In their local communities, militias and vigilantes find "widespread support".vPeople tend to accept the militancy of their youth as "the only effective means" to "protect their communities from criminals and 'hostile' neighbouring communities". Yet they are quite realistic when assessing the long-term consequences. In a survey conducted in 2002/2003, most respondents assumed that ethnic militias will not develop harmonious relationships with each other and that the rise of militias will undermine democracy. With a multitude of violent actors vying for control over people and territory, political competition cannot be expected to follow fair rules. When asked, how militias are producing security for their communities, many responded: "by creating fear of retaliation in other ethnic groups". Based on such a "balance of terror", Nigerians can, at best, hope for a fragile peace. Can they design institutions that domesticate violence? Or should they better split the country and go separate ways? Leaders of ethnic militias and other self-determination groups have campaigned for a National Conference where representatives of all ethnic groups could discuss how to restructure Nigeria. However, their aims and interests are so divergent that an agreement is not in sight. I will discuss these differences in four case studies. All the armed groups examined here are "unstable" organisations, with shifting aims and strategies, so they are difficult to define:vi

  1. The Oodua People's Congress (OPC) in Southwest Nigeria is commonly seen as a Yoruba militia which has repeatedly clashed with members of other ethnic groups. However, some of its members are also involved in vigilante activities, patrolling the streets and chasing down criminals.

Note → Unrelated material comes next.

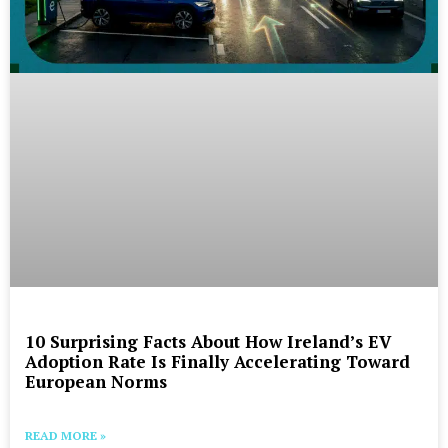
10 Surprising Facts About How Ireland’s EV
Adoption Rate Is Finally Accelerating Toward
European Norms
READ MORE »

  2. Hisba groups operating in twelve states of Northern Nigeria try to enforce Islamic law and morality. As vigilante organisations, they were formed on a voluntary basis, but they have increasingly come under the control of state governments.

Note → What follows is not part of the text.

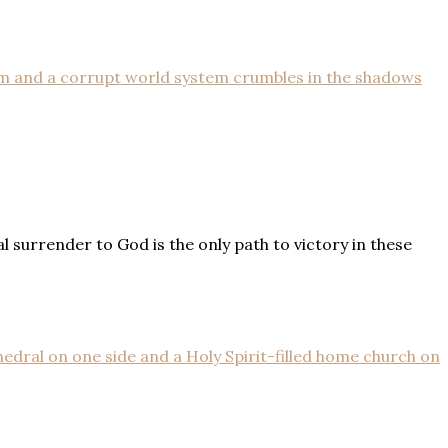
surrender to God is the only path to victory in these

  3. Among the Igbo in Southeast Nigeria, the biggest group propagating ethnic self-determination, the Movement for the Actualisation of a Sovereign State of Biafra (MASSOB), is not involved in crime fighting. And vice versa: The most famous crime fighters in Igboland, a vigilante formation called Bakassi Boys, were not meant to act as an ethnic militia. Yet in an emergency situation, when communal tensions heightened, the Bakassi Boys attacked members of other ethnic groups, demonstrating that they might turn into the nucleus of an ethnic army. Such a transformation has already occurred in other parts of Nigeria where vigilantes merged with ethnic and religious militias in times of communal crises.vii

  4. In the Niger Delta, ethnic militias have splintered into rival gangs. Instead of protecting their communities, they fight each other over shares of the oil resources.

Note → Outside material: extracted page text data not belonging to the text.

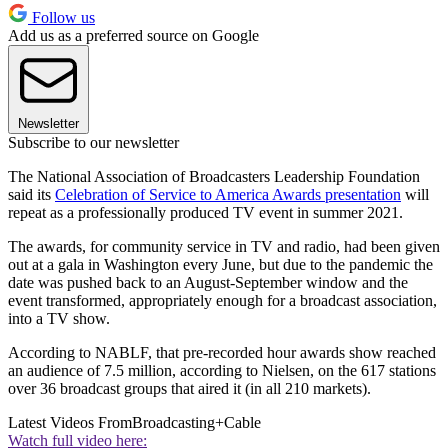
Follow us
Add us as a preferred source on Google
Newsletter
Subscribe to our newsletter
The National Association of Broadcasters Leadership Foundation
said its
Celebration of Service to America Awards presentation
will
repeat as a professionally produced TV event in summer 2021.
The awards, for community service in TV and radio, had been given
out at a gala in Washington every June, but due to the pandemic the
date was pushed back to an August-September window and the
event transformed, appropriately enough for a broadcast association,
into a TV show.
According to NABLF, that pre-recorded hour awards show reached
an audience of 7.5 million, according to Nielsen, on the 617 stations
over 36 broadcast groups that aired it (in all 210 markets).
Latest Videos From
Broadcasting+Cable
Watch full video here: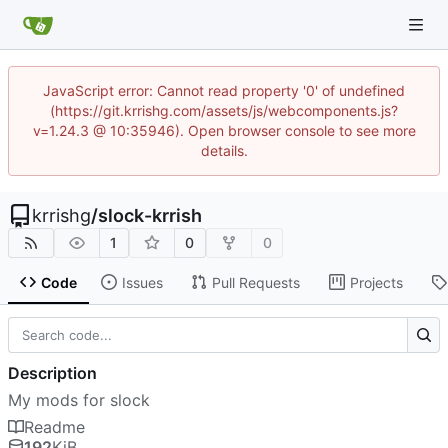
JavaScript error: Cannot read property '0' of undefined
(https://git.krrishg.com/assets/js/webcomponents.js?
v=1.24.3 @ 10:35946). Open browser console to see more
details.
krrishg
/
slock-krrish
1
0
0
Code
Issues
Pull Requests
Projects
Description
My mods for slock
Readme
192
KiB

Before turning to these case studies, I shall look at debates about ethnic and religious autonomy. In Nigeria, these debates focus on the need to design a new form of federalism. Since autonomous communities claim the right to control 'their' land and keep armed forces to police it, they need a legal framework that regulates the use of violence between them. Faced with an oligopoly of violent actors, Nigerians have to construct a balance that is based more on rules and contracts than on terror.